Another wonderful surprise was the inclusion of “Fat Old Sun” from Atom Heart Mother.  This is one of the problems that a performer of Dave’s repertoire is faced with, so many works to choose from, and so little time to play.  It was quite refreshing to hear some of the earlier works that we know must be close to his heart.


The concert continued on with a performance of nearly the entire first side of the Dark Side of the Moon, with a most excellent transition from “Breathe Reprise” to “High Hopes” using the bell as a bridge.  Unfortunately the audience was so enthusiastic about the performance that I’m afraid that the effect may have been lost on most.  In addition to the wonderful talents already on stage Dick Parry joined in with a superb performance re-visiting his work from Dark Side as well as Wish You Were Here, if at all possible this should not be missed!



The highlight of the second half would have to be the rendition of "Echoes", played in its entirety and extended a bit at that.  The Floyd had not performed this particular piece since the early seventies, and had aborted an attempt at including it in the Delicate Sounds of Thunder tour.  Nick Mason had noted in his book Inside Out that they had not played it again after rehearsing it in Toronto, citing that the younger musicians were too structured to be able to let go and just jam with it.  Tonight Dave and crew were successful (in my opinion) in not only “pulling it off”, but improving on and surpassing the original.  Dave, if you read this, please capture this version and let the masses hear what really can be done with instruments!


The encore included “Wish You Were Here” and “Comfortably Numb”. Between the two, Dave brought David Crosby and Graham Nash back out on stage for an acappella rendition of “Find the Cost of Freedom”, and remained to assist in backup vocals on “Comfortably Numb”

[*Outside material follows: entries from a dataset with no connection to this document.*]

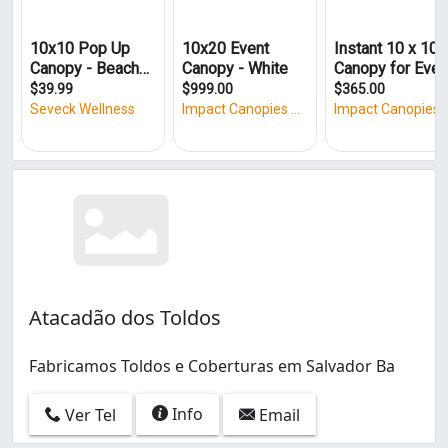
Atacadão dos Toldos
Fabricamos Toldos e Coberturas em Salvador Ba
Info
Ver Tel
Email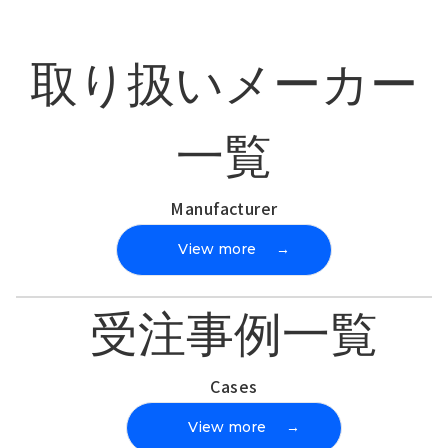
取り扱いメーカー
一覧
Manufacturer
View more
→
受注事例一覧
Cases
View more
→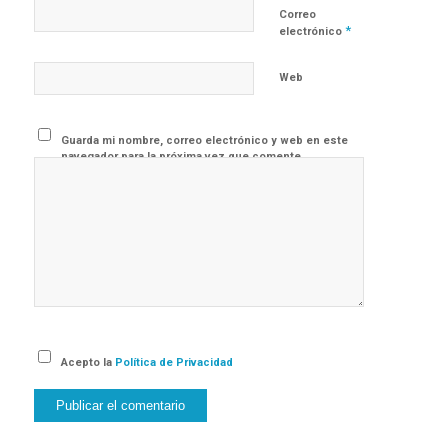
Correo
*
electrónico
Web
Guarda mi nombre, correo electrónico y web en este
navegador para la próxima vez que comente.
Acepto la
Política de Privacidad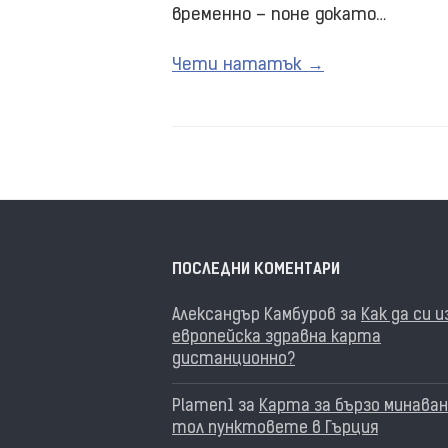
временно – поне докато…
Чети нататък →
ПОСЛЕДНИ КОМЕНТАРИ
Александър Камбуров
за
Как да си 
европейска здравна карта
дистанционно?
Plamen1
за
Карта за бързо минаван
тол пунктовете в Гърция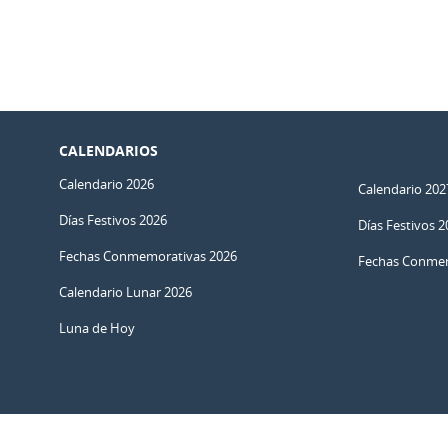
CALENDARIOS
Calendario 2026
Calendario 202
Días Festivos 2026
Días Festivos 2
Fechas Conmemorativas 2026
Fechas Conmem
Calendario Lunar 2026
Luna de Hoy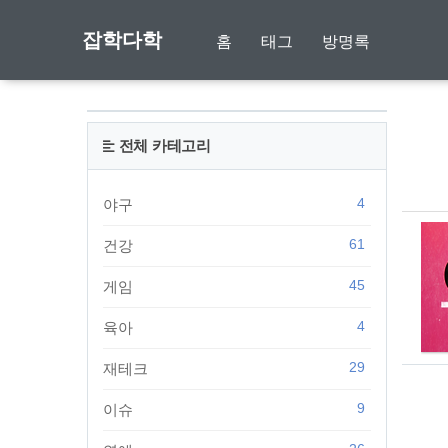
잡학다학
홈
태그
방명록
전체 카테고리
4
야구
61
건강
45
게임
4
육아
29
재테크
9
이슈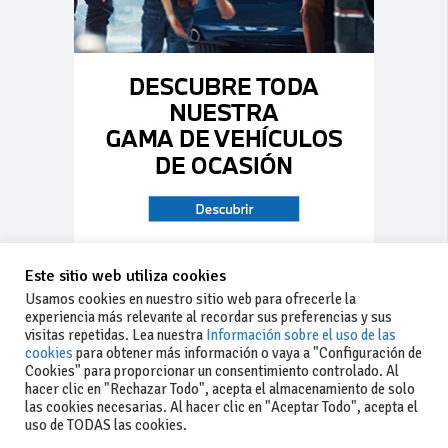
Este sitio web utiliza cookies
Usamos cookies en nuestro sitio web para ofrecerle la
experiencia más relevante al recordar sus preferencias y sus
visitas repetidas. Lea nuestra
Información sobre el uso de las
cookies
para obtener más información o vaya a "Configuración de
Cookies" para proporcionar un consentimiento controlado. Al
hacer clic en "Rechazar Todo", acepta el almacenamiento de solo
las cookies necesarias. Al hacer clic en "Aceptar Todo", acepta el
uso de TODAS las cookies.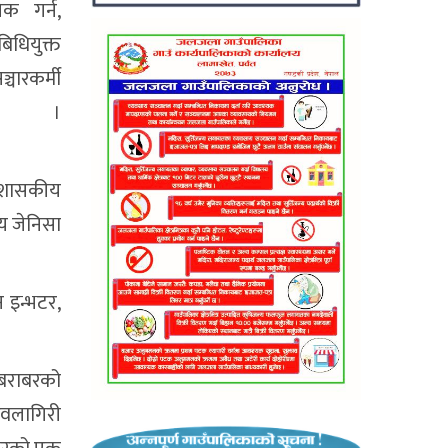
क गर्न,
िधियुक्त
चारकर्मी
ेछ ।
्रशासकीय
्य जेनिसा
 इन्भटर,
र बराबरको
धवलागिरी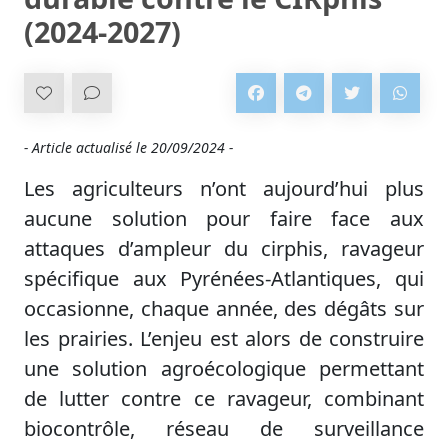
(2024-2027)
- Article actualisé le
20/09/2024 -
Les agriculteurs n’ont aujourd’hui plus
aucune solution pour faire face aux
attaques d’ampleur du cirphis, ravageur
spécifique aux Pyrénées-Atlantiques, qui
occasionne, chaque année, des dégâts sur
les prairies. L’enjeu est alors de construire
une solution agroécologique permettant
de lutter contre ce ravageur, combinant
biocontrôle, réseau de surveillance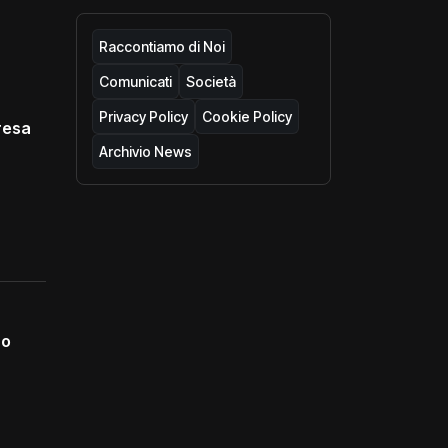
Raccontiamo di Noi
Comunicati
Società
Privacy Policy
Cookie Policy
resa
Archivio News
no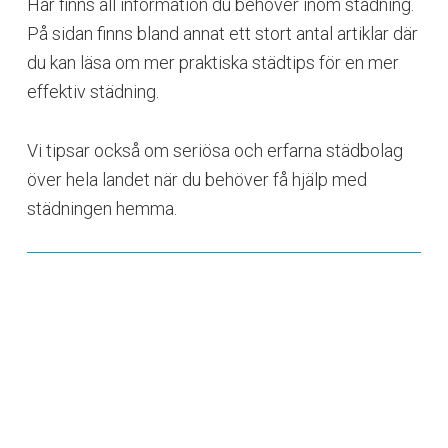
Här finns all information du behöver inom städning.
På sidan finns bland annat ett stort antal artiklar där
du kan läsa om mer praktiska städtips för en mer
effektiv städning.
Vi tipsar också om seriösa och erfarna städbolag
över hela landet när du behöver få hjälp med
städningen hemma.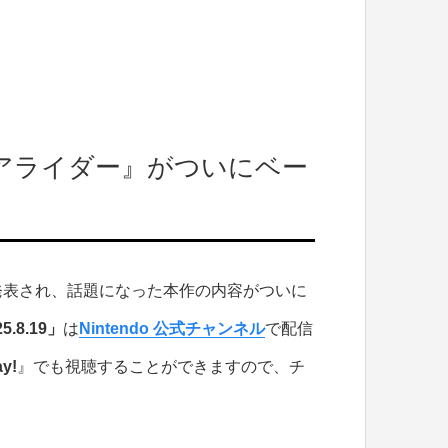
エアライダー』がついにベー
発表され、話題になった本作の内容がついに
.8.19」
は
Nintendo 公式チャンネル
で配信
y!
』でも視聴することができますので、チ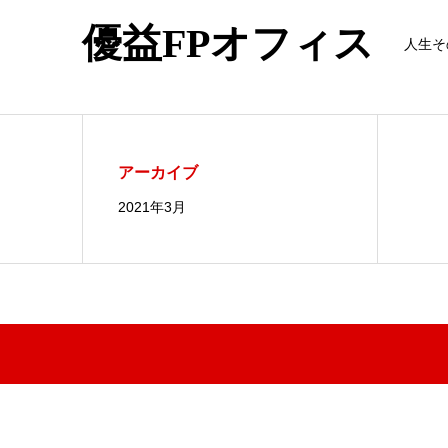
優益FPオフィス
人生そ
アーカイブ
2021年3月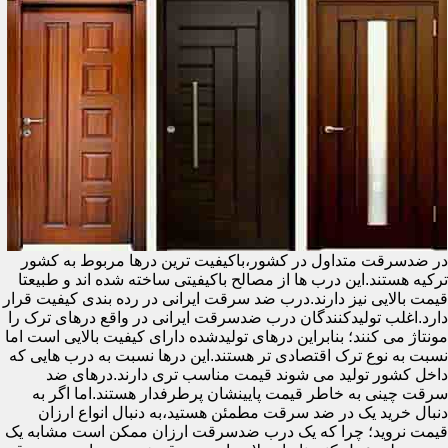
در ضدسرقت متداول در کشور،باکیفیت ترین درها مربوط به کشور
ترکیه هستند.این درب ها از مصالح باکیفیتی ساخته شده اند و طبیعتا
قیمت بالایی نیز دارند.درب ضد سرقت ایرانی در رده بندی کیفیت قرار
دارد.اغلب تولیدکنندگان درب ضدسرقت ایرانی در واقع درهای ترک را
مونتاژ می کنند؛ بنابراین درهای تولیدشده دارای کیفیت بالایی است اما
نسبت به نوع ترک اقتصادی تر هستند.این درها نسبت به درب هایی که
داخل کشور تولید می شوند قیمت مناسب تری دارند.درهای ضد
سرقت چینی به خاطر قیمت پایینشان پرطرفدار هستند.اما اگر به
دنبال خرید یک در ضد سرقت مطمئن هستید،به دنبال انواع ارزان
قیمت نروید؛ چرا که یک درب ضدسرقت ارزان ممکن است مشابه یک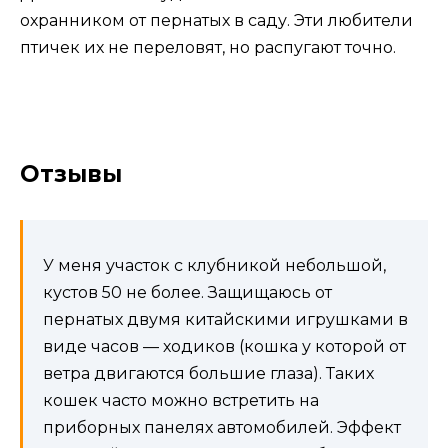
охранником от пернатых в саду. Эти любители
птичек их не переловят, но распугают точно.
Отзывы
У меня участок с клубникой небольшой,
кустов 50 не более. Защищаюсь от
пернатых двумя китайскими игрушками
в
виде часов — ходиков (кошка у которой от
ветра двигаются большие глаза). Таких
кошек часто можно встретить на
приборных панелях автомобилей. Эффект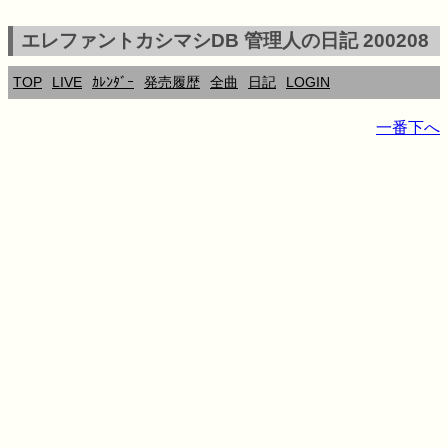
エレファントカシマシDB 管理人の日記 200208
TOP
LIVE
ｶﾚﾝﾀﾞｰ
発売履歴
全曲
日記
LOGIN
一番下へ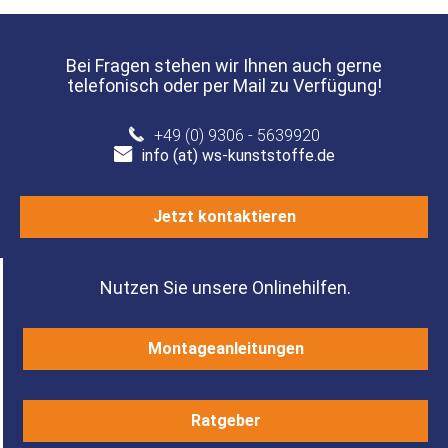
Bei Fragen stehen wir Ihnen auch gerne
telefonisch oder per Mail zu Verfügung!
+49 (0) 9306 - 5639920
info (at) ws-kunststoffe.de
Jetzt kontaktieren
Nutzen Sie unsere Onlinehilfen.
Montageanleitungen
Ratgeber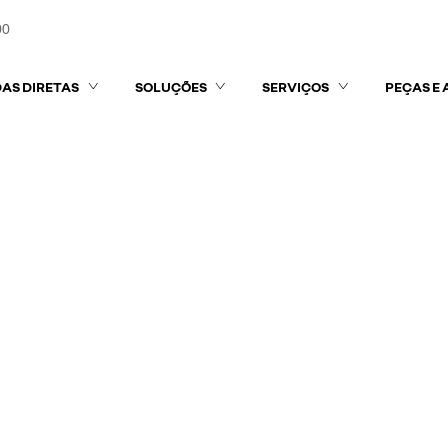
00
AS DIRETAS
SOLUÇÕES
SERVIÇOS
PEÇAS E 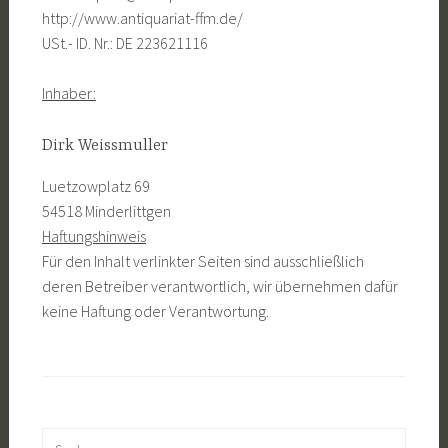
http://www.antiquariat-ffm.de/
USt.- ID. Nr.: DE 223621116
Inhaber:
Dirk Weissmuller
Luetzowplatz 69
54518 Minderlittgen
Haftungshinweis
Für den Inhalt verlinkter Seiten sind ausschließlich
deren Betreiber verantwortlich, wir übernehmen dafür
keine Haftung oder Verantwortung.
Suchen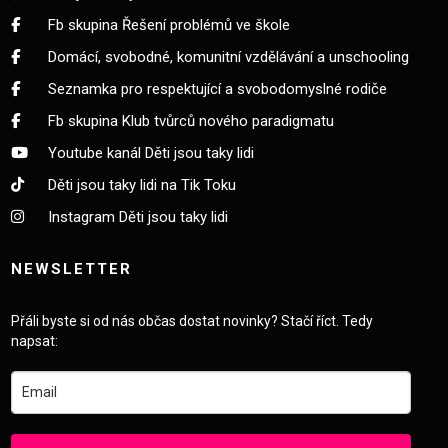
Fb skupina Řešení problémů ve škole
Domácí, svobodné, komunitní vzdělávání a unschooling
Seznamka pro respektující a svobodomyslné rodiče
Fb skupina Klub tvůrců nového paradigmatu
Youtube kanál Děti jsou taky lidi
Děti jsou taky lidi na Tik Toku
Instagram Děti jsou taky lidi
NEWSLETTER
Přáli byste si od nás občas dostat novinky? Stačí říct. Tedy
napsat: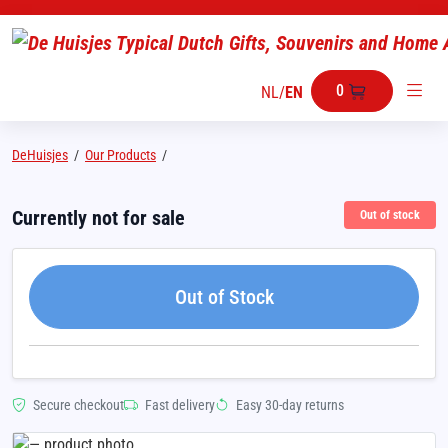
0
NL
/
EN
DeHuisjes
/
Our Products
/
Currently not for sale
Out of stock
Out of Stock
Secure checkout
Fast delivery
Easy 30-day returns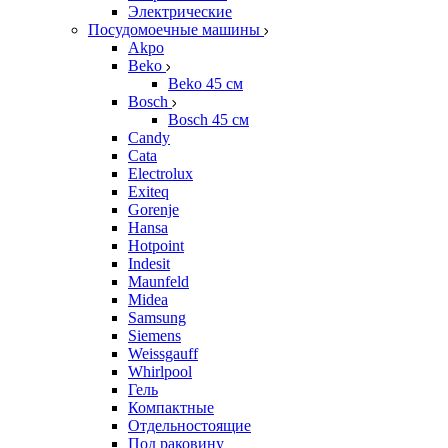
Электрические
Посудомоечные машины
Akpo
Beko
Beko 45 см
Bosch
Bosch 45 см
Candy
Cata
Electrolux
Exiteq
Gorenje
Hansa
Hotpoint
Indesit
Maunfeld
Midea
Samsung
Siemens
Weissgauff
Whirlpool
Гель
Компактные
Отдельностоящие
Под раковину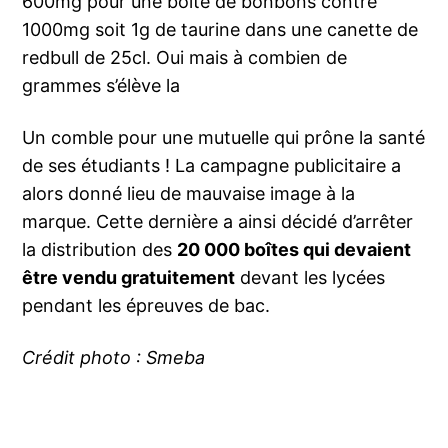
600mg pour une boîte de bonbons contre
1000mg soit 1g de taurine dans une canette de
redbull de 25cl. Oui mais à combien de
grammes s’élève la
Un comble pour une mutuelle qui prône la santé
de ses étudiants ! La campagne publicitaire a
alors donné lieu de mauvaise image à la
marque. Cette dernière a ainsi décidé d’arrêter
la distribution des
20 000 boîtes qui devaient
être vendu gratuitement
devant les lycées
pendant les épreuves de bac.
Crédit photo : Smeba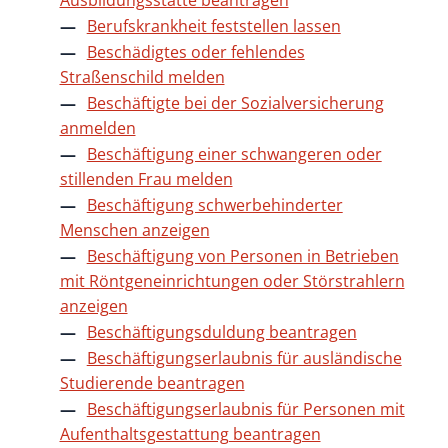
Ausbildungsstätte beantragen
Berufskrankheit feststellen lassen
Beschädigtes oder fehlendes
Straßenschild melden
Beschäftigte bei der Sozialversicherung
anmelden
Beschäftigung einer schwangeren oder
stillenden Frau melden
Beschäftigung schwerbehinderter
Menschen anzeigen
Beschäftigung von Personen in Betrieben
mit Röntgeneinrichtungen oder Störstrahlern
anzeigen
Beschäftigungsduldung beantragen
Beschäftigungserlaubnis für ausländische
Studierende beantragen
Beschäftigungserlaubnis für Personen mit
Aufenthaltsgestattung beantragen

Last night’s performance proves that it requires seasoned musicians to re-produce or improve upon the work of others or themselves.  The only thing that can top this tour (for a hard core Floydian as myself) would be a final farewell tour of Pink Floyd including Dave, Nick, Rick and of course Roger.  Apart from that miracle, I can now say  “I can die happy”; I have seen Claire Torry perform “The Great Gig in the Sky” live with Roger Waters during the Radio KAOS tour, and now I’ve seen Dick Parry perform as well as a performance of Echoes that will remain in my memory forever, this mixed with the Live 8 performance with brought four old friends back together to show us all that no fight (or war) will (or should) last forever.


Dave has said that this new album and tour is for him not the fans, and to this I say to Dave, Keep it up, what makes you happy is definitely making us happy too!